Doubt regarding tap and decap cells.
# sky130
g
I understood that in circuit design with standard cells as building blocks, the cells are placed in parallel rows. Also in each row, cells providing logic functions (and, or etc...) are interleaved with tap and decap cells. Tap and decap are used to guard the circuit against latch-up and vdd drop. So in each row there is a tap every X logic cells and a decap every Y logic cells. X and Y are process depended. If my understanding is correct, what are X e Y for Skywater standard cells ?
j
The tap cells have to be placed at most a certain distance (15µm, for example) from the transistors in the same island. How many cells is that depends on the width of the cells (a NOT will be much narrower than a four input NAND gate, for example). If this rule is violated then the resistance between the tap and a transistor might be too high for it to work properly
The decap cells, on the other hand. will reduce the noise on the power and ground rails. They are the equivalent of the decoupling capacitors you have all around a printed circuit board. Whenever you have any gaps in the cells in a row you might as well put a decap there instead of leaving it blank
m
@Giuseppe Quaratino Here are a couple screen shots to go along with @Jecel Assumpção Jr explanation.
g
Mitch Bailey, in the screenshot it is reported 26. May I ask where this number does come from ? I'm still searching on internet but I didn't find anything.
j
While we normally show mosfets with three terminals (source, drain and gate) they actually have a fourth one (substrate).

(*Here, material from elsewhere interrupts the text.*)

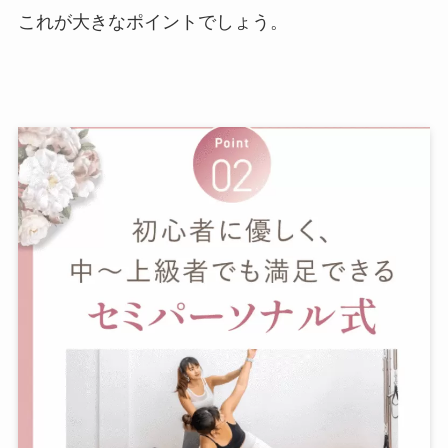
これが大きなポイントでしょう。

For most circuits, specially CMOS logic gates, the substrate of the n transistors is connected to ground and the substrate of the p transistors to Vdd. That connection happens with the tap cells which sets the substrate voltage for that whole island ("well" is the correct term). The problem is that the doped silicon that makes up the well has a certain resistance and the the further away a particular transistor is from the nearest tap cell the less that its substrate is actually at ground (or Vdd) and the worse it will perform. As the picture shows, placing taps every 26µm and staggering them ensures no transistor is ever more than 7µm away from a tap, which in turn ensures that the substrate is less than X mV away from ground (or Vdd). To get the 7µm number you need to know what X we want and the resistance of the N and P wells.
m
@Guiseppe Maugeri Maybe from
FP_TAP_HORIZONTAL_HALO
and
FP_TAP_V_HALO
g
Ok I understood. I answer to myself: I downloaded a GDS file regarding a project made with OpenLane. I opened it with Klayout. Taps are placed every 26µm. This seems to be the correct number for Skywater130 process.